_Aim of the exercise_
Make an exact copy of all the entries below, with the pictures left out.

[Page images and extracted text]
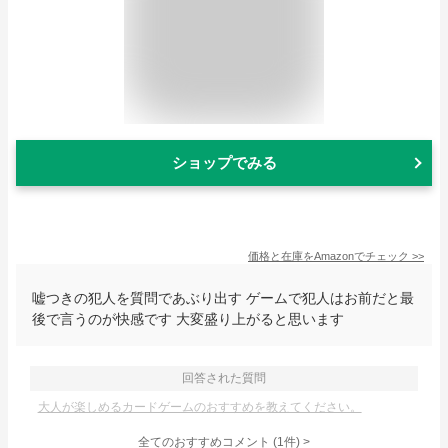
ショップでみる
価格と在庫を
Amazon
でチェック
>>
嘘つきの犯人を質問であぶり出す ゲームで犯人はお前だと最
後で言うのが快感です 大変盛り上がると思います
回答された質問
大人が楽しめるカードゲームのおすすめを教えてください。
全てのおすすめコメント
(
1
件)
>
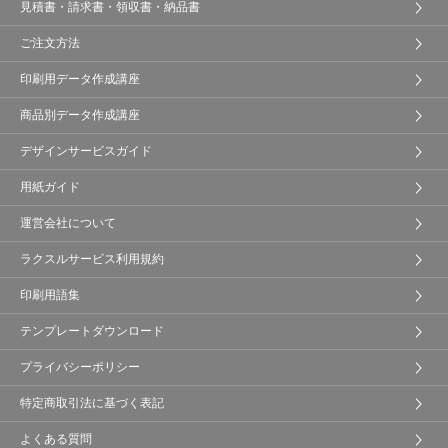
見積書・請求書・領収書・納品書
ご注文方法
印刷用データ作成講座
商品別データ作成講座
デザインサービスガイド
用紙ガイド
運営会社について
ラクスルサービス利用規約
印刷用語集
テンプレートダウンロード
プライバシーポリシー
特定商取引法に基づく表記
よくある質問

_Final answer_
ショップでみる
価格と在庫を
Amazon
でチェック
>>
嘘つきの犯人を質問であぶり出す ゲームで犯人はお前だと最
後で言うのが快感です 大変盛り上がると思います
回答された質問
大人が楽しめるカードゲームのおすすめを教えてください。
全てのおすすめコメント
(
1
件)
>
見積書・請求書・領収書・納品書
ご注文方法
印刷用データ作成講座
商品別データ作成講座
デザインサービスガイド
用紙ガイド
運営会社について
ラクスルサービス利用規約
印刷用語集
テンプレートダウンロード
プライバシーポリシー
特定商取引法に基づく表記
よくある質問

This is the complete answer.